8 min read

Zero Memory Allocations: Compile-Time Rendering Part 1 - Throughput

Zero Memory Allocations: Compile-Time Rendering Part 1 - Throughput

This is part 4 of a 12-part series called Distilling the Web to Zero. The web is far from done improving - particularly as it pertains to building rich web applications that are, to users, developers, and businesses alike, more desirable than their native-app counterparts. This series is prefaced by defining the biggest challenges on the road towards that goal and the 12 essays that follow explore potential solutions using concrete examples.

When best practices become antipatterns


You’re basically wasting your life.
– Artur Bergman, founder and CEO of Fastly

I love the Fastly story. It’s about how one change in hardware technology flipped a handful of software best practices into antipatterns. Back in 2011, Artur Bergman saw solid state hard drives as a paradigm shift that would open up an opportunity to compete with entrenched CDN juggernauts of the time like Akamai. So he founded Fastly.

What made solid state drives (SSD) so interesting is that they weren’t just an incremental improvement. While hard disk drives (HDD) had a random access of 450 IOPS, SSDs were 75,000 IOPS. You could simply swap the drive in your laptop and your boot time would transform from minutes into seconds. This is because HDDs work by physically moving an arm to read bytes from a spinning plate. This is called seek time and it adds roughly 8 milliseconds to any random access. SSDs have no moving parts and therefore no seek overhead. The way he describes the difference is worth a quick watch.

To take full advantage of this new paradigm Fastly maxed out “commodity” servers (for 2011) with 768GB of memory and 18TB of SSD storage. A customized Varnish installation was run on top of an OS configured to leverage the SSD storage as virtual memory thus giving Varnish 18TB of cheap, low-latency memory space capable of caching 2+ billion objects per machine.

As Bergman explains, it doesn’t make any sense to handle this from the application layer. Writing your own LRU cache that purges individual objects from RAM to disk will be slower. The OS is already quite good at paging 4KB chunks of RAM to and from storage so just let it do that, use a fast drive, and enjoy having terabytes of cheap random access memory to work with.

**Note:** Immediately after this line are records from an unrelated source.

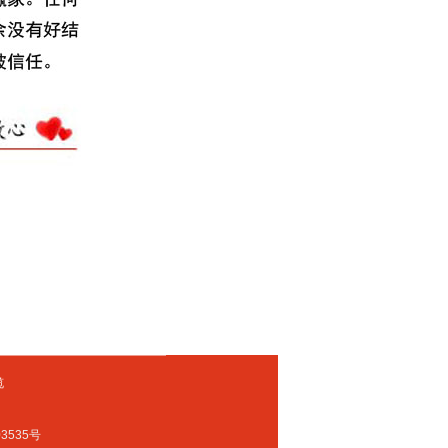
缆
3535号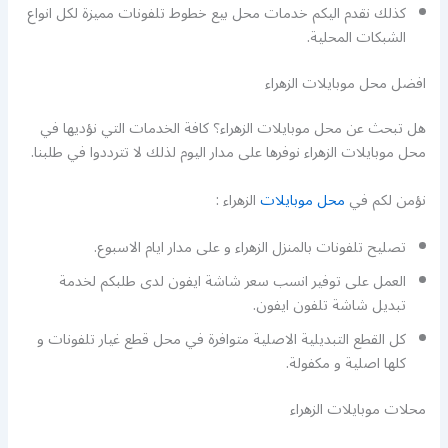
كذلك نقدم اليكم خدمات محل بيع خطوط تلفونات مميزة لكل انواع
الشبكات المحلية.
افضل محل موبايلات الزهراء
هل تبحث عن محل موبايلات الزهراء؟ كافة الخدمات التي نؤديها في
محل موبايلات الزهراء نوفرها على مدار اليوم لذلك لا تترددوا في طلبنا.
نؤمن لكم في
محل موبايلات
الزهراء :
تصليح تلفونات بالمنزل الزهراء و على مدار ايام الاسبوع.
العمل على توفير انسب سعر شاشة ايفون لدى طلبكم لخدمة
تبديل شاشة تلفون ايفون.
كل القطع التبديلية الاصلية متوافرة في محل قطع غيار تلفونات و
كلها اصلية و مكفولة.
محلات موبايلات الزهراء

Edge computing… any day now

There’s another paradigm shift waiting to happen but this time it’s not hardware, it’s infrastructure! Edge computing has been steadily growing over the past few years. In my city there are local zones for all 3 major cloud providers. Check your own latency. I can round trip from my house to an AWS EC2 instance in 4 milliseconds! That’s two round trips completed in the time it takes my backup drive to read the first byte.

To put that in context, the time it takes to blink our eyes is 250 milliseconds. The refresh rate of your monitor is 16 milliseconds (60Hz). In Jakob Nielsen’s book Usability Engineering he establishes 100 milliseconds as the gold standard for humans to perceive something as instant.

Where’s the killer app?

Just like HDDs, where the only way to break through the physical limitations of seek time was to forgo all moving parts, edge computing overcomes its physical limitations (the latency of the speed of light) by moving compute resources geographically closer to its users. This general strategy makes sense, is easy to explain, is widely accepted and is validated by the billions of dollars invested into these data center build outs.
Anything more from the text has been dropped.